I open my mouth but I can't say a word. But then, she releases me and stalks out of the door with one small final glance. I don't know what to make of it.

Then, my father walks in. I don't hesitate to embrace him. And when I do, I finally begin to cry.

He doesn't say anything for a bit. He holds me, too, silently allowing me to cry into his chest like a child. I don't try to stop and he doesn't try to stop me.

When my tears do slow, I pull away, feeling pathetic. I stare at my toes.

"I brought you these," he says in a gruff voice. I look up. He holds up a bag of my favourite chocolate chip cookies. "They were to celebrate you from not getting reaped."

I've only had the cookies three times before, when we could afford to put some aside for ourselves. The last time I had them they were still warm, and we'd bought some of Primrose's goat's milk to have with them. My throat tightens.

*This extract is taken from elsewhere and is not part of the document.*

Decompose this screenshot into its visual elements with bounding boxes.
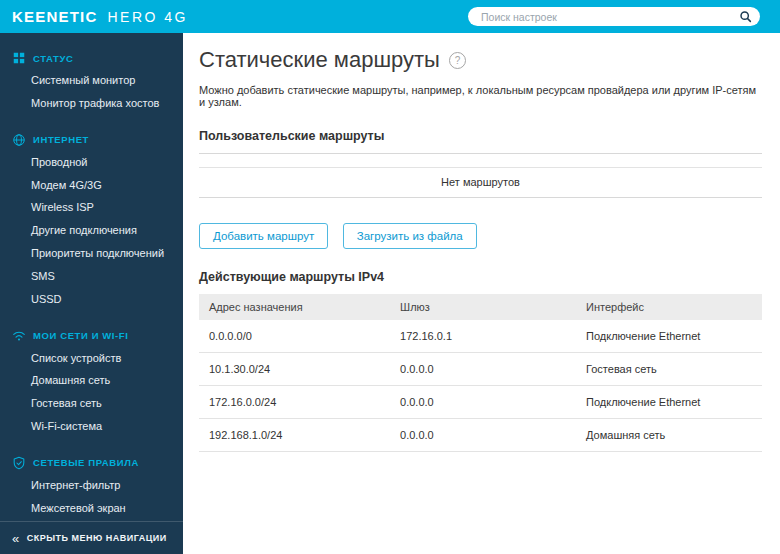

"Give them to her." I say. My father raises his eyebrows. "She needs them more than I do." He nods.

"What will you do?" he asks, and I just shake my head. I feel like now if I talk about her I'll only cry again.

"Good luck, Peeta." Dad mumbles. "I love you. Try hard. For both of us."

I have a feeling he isn't talking about my mother.

We sit in silence for the rest of the hour. My brothers come in, which is good. They don't know about Katniss.

When they are all ushered out, I begin crying again. I think of Katniss. Her grey eyes, brown hair so dark it's almost black. That one braid her hair is always in. She has always been so beautiful. I wipe my eyes and walk out of the room.

We are bundled into a car. The journey is short and silent to the station. Then we get out and board the train, standing in the doorway so the cameras can see us. My face is still wet. Then we step back, and the doors close. Katniss Everdeen stands two feet from me, and already she feels miles away.